Bebe also sighs. Between it's host and itself they were terrible shoppers. Jia Hyson was the type to be stingy until the moment he decides to buy something, then he would never stop shopping until he was half a foot into bankruptcy if someone doesn't stop him. Bebe was even worse. It likes to buy, buy, buy. If it was unsure between two things it would buy both! 

Therefore both it's cheap host and it's shopaholic self had taken great pains to pick and choose as carefully as possible. Technically some things from the list can be denied but the overseer system in charge will look favourably on them if they don't ask for too many extravagant things and will be more likely to accept their terms and conditions.

So far they had asked for, from most important to least:

Special Skill [Subtitles (Active)]

High-level linguistic improvement pill x 1

Free Ultimate Grade Data and Universal Wi-fi Plan valid for one world's stay.

100cc Spiritual Energy x20

150,000p

One advantage in next world

One powerful advantage in next world with Imperial China setting 

Free Skill Upgrade x2

Free System Skill x2

10cc Medium Grade Heavenly Energy

50% discount for two of Overlord Li Jun's products

A pair of HellS' winter line of demonic kinky boots made with pure Minotaur leather soaked in hellhound blood.'

'Aiyah, I feel like we could ask for more stuff from HellS.' Jia Hyson clicked his tongue regretfully, he had seen and fallen in love with the brand while browsing through BeBay.
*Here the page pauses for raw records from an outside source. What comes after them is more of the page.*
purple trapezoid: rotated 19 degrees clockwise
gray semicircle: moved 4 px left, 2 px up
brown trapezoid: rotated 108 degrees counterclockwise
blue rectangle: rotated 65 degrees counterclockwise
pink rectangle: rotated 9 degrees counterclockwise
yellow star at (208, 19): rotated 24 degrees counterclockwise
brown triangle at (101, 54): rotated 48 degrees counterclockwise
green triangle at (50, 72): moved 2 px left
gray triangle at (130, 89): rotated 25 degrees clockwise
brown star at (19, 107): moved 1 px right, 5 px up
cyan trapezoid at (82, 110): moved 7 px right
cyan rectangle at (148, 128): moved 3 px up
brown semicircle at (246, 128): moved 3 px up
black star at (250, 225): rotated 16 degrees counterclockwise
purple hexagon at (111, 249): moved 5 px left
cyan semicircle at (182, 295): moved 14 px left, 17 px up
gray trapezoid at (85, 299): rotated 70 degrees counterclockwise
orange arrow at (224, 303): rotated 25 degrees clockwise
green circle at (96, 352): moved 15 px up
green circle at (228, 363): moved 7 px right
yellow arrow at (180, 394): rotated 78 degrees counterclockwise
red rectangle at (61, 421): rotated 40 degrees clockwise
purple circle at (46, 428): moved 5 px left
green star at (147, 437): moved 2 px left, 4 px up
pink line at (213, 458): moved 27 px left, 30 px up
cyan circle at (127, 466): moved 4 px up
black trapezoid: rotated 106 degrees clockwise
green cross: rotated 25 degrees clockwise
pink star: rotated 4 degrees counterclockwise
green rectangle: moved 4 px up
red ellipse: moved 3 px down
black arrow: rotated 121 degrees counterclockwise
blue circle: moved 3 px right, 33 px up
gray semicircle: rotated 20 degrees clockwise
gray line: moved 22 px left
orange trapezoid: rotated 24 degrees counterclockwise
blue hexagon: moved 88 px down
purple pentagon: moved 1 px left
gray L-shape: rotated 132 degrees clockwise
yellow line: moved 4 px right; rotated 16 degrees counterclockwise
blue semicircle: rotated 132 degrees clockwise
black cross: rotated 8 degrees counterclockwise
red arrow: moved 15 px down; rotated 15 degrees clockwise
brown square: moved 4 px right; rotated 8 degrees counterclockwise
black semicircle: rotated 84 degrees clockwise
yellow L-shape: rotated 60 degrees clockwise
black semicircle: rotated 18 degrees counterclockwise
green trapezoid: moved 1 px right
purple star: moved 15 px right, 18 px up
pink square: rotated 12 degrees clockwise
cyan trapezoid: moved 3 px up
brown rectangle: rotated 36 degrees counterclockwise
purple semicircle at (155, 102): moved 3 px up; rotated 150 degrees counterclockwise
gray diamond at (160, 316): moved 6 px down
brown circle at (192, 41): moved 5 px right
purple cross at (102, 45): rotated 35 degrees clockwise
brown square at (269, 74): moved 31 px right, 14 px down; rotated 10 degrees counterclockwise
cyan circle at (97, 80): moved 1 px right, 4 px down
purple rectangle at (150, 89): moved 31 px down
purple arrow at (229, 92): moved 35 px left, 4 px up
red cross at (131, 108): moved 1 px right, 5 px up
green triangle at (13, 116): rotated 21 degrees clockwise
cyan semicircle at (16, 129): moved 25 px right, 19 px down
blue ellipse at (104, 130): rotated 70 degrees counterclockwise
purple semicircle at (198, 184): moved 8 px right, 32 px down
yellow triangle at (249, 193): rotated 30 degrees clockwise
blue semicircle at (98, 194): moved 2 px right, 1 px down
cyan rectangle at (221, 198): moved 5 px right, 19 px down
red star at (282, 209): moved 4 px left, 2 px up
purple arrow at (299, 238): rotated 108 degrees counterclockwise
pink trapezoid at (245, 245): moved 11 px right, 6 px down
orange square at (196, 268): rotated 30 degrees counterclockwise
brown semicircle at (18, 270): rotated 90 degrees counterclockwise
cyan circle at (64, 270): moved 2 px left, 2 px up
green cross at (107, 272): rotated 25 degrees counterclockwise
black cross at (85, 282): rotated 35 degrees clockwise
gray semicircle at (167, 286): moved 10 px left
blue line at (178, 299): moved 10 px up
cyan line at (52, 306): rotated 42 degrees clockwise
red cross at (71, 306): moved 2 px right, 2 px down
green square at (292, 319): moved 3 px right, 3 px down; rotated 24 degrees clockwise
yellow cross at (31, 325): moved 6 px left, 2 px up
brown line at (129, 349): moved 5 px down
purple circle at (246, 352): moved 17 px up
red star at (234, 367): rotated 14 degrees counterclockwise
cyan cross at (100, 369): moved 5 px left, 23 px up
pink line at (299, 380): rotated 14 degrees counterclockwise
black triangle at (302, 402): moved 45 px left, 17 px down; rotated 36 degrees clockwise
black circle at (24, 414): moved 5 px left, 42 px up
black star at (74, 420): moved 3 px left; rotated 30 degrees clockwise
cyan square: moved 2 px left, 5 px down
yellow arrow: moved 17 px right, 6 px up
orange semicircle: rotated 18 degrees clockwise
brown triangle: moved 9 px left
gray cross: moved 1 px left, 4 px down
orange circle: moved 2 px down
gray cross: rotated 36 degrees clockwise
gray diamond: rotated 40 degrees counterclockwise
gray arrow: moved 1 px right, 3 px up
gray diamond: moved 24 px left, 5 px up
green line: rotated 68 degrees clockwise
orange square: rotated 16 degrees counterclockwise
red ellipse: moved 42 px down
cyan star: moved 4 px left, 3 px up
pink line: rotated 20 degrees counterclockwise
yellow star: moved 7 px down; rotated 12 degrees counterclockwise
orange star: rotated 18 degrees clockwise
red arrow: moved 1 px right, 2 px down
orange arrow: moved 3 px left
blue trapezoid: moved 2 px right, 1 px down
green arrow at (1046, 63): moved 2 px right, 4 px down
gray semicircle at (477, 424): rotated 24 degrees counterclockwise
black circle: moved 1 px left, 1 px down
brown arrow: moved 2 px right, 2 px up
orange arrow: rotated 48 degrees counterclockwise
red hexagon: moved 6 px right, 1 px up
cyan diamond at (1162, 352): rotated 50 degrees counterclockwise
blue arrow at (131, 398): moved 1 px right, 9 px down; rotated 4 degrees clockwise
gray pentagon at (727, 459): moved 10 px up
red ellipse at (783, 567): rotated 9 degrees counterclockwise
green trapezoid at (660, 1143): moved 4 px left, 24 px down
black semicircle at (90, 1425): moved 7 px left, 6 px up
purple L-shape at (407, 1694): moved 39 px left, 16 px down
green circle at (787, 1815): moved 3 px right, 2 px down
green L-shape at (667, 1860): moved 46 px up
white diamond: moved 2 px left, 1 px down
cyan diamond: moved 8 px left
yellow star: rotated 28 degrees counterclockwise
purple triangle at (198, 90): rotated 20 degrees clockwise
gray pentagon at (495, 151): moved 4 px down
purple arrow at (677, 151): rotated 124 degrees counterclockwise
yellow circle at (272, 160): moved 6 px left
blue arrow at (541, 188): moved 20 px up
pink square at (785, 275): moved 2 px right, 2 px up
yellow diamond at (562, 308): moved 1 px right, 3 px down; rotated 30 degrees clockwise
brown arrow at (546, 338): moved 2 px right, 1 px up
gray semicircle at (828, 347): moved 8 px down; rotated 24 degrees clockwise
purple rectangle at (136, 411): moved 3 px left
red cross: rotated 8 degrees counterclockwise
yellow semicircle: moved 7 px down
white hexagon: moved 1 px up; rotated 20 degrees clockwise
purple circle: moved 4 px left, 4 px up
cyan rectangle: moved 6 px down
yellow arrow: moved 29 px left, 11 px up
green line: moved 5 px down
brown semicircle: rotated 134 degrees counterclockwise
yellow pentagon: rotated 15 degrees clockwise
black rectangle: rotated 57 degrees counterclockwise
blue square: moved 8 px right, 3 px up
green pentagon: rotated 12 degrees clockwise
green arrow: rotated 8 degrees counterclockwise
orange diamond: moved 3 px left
Not only were the clothing stylish and heart-throbbingly sexy with a dominant sadistic feeling to them, they were also very practical. 

Even the cheapest HellS shoes were completely immune to hellfire level intensity flames and is also water, scratch and stain proof. The one he wanted could even give him a boost in leg strength and speed and allow him to walk on the thinnest ice. Unfortunately with his current amount of p it was something well out of his pay range. 

If the other things on the list weren't so important he would have also bought the limited edition Ripped Virtues Jeans (Dead Sea Color), the Sinful Spring Couture Deviation Jacket (Cursed Forest Green Color), and the entire set of the Eternal Daaa~mnnation 2010 Fashion Line. They even recently opened an underwear line called Vivacious Vices that was like Victoria's S*cret but with messed up superpowers. 

Like the G-strings under the Glittony line that can give you the ability to make anything you swallow down your throat delicious. Or those boxers from the Wicked Wrath line that make it so your thighs can crack open a watermelon...

Bebe: '...'

No! These sort of immoral things- Bebe really doesn't have the face to request them from a supervisor! 

Rejected! Even if they had the capital and means to get freebies on such an exclusive and popular brand like HellS it must be rejected! 

By this time Da Gong had finished his little lecture and Da Shen the dog and Xiao Shua the cat both woofed and meowed obediently, the very image of good yes-men. Their eyes glance to Jia Hyson with much less hunger in their eyes but there was a trace of disdain and unwillingness that they couldn't hide. 

As a big dog and a prideful cat, the only reason they would bow down to a mere chicken is due to Da Gong's nature defying strength and ferocity. Later on they felt kinship and respect for the feathered tyrant but the point is, for an animal, might is right. If Da Gong was a weak chicken he would have long been their dinner. 

But Da Gong wasn't and now he was the alpha of the village. Da Shen and Xiao Shua easily accepted it. But that didn't mean they were happy to have to treat a lizard like an equal under the big boss' commands. Seeing the way Da Gong put a wing down and so kindly allowed the lizard to crawl up his wing and onto his back, when the bird was usually so fastidious and abstinent, their unhappiness grew deeper. 

If they do much as ruffled a feather out of place they would have been beaten till they cried uncle! 

They watched Da Gong then carefully walk into the house with the lizard before finally squatting down. They watched the little lizard roll off the rooster and make a strangely sweet noise at the bird before being nudged toward...

Xiao Shua: "Meow!" My food bowl!

Da Gong slowly turns to stare at Xiao Shua. 

Xiao Shua: '...'

Da Shen and Xiao Shua exchanges sullen gazes. 

Is this the so called beauty that can destroy a country?

But why was the beauty…. so goddamn ugly???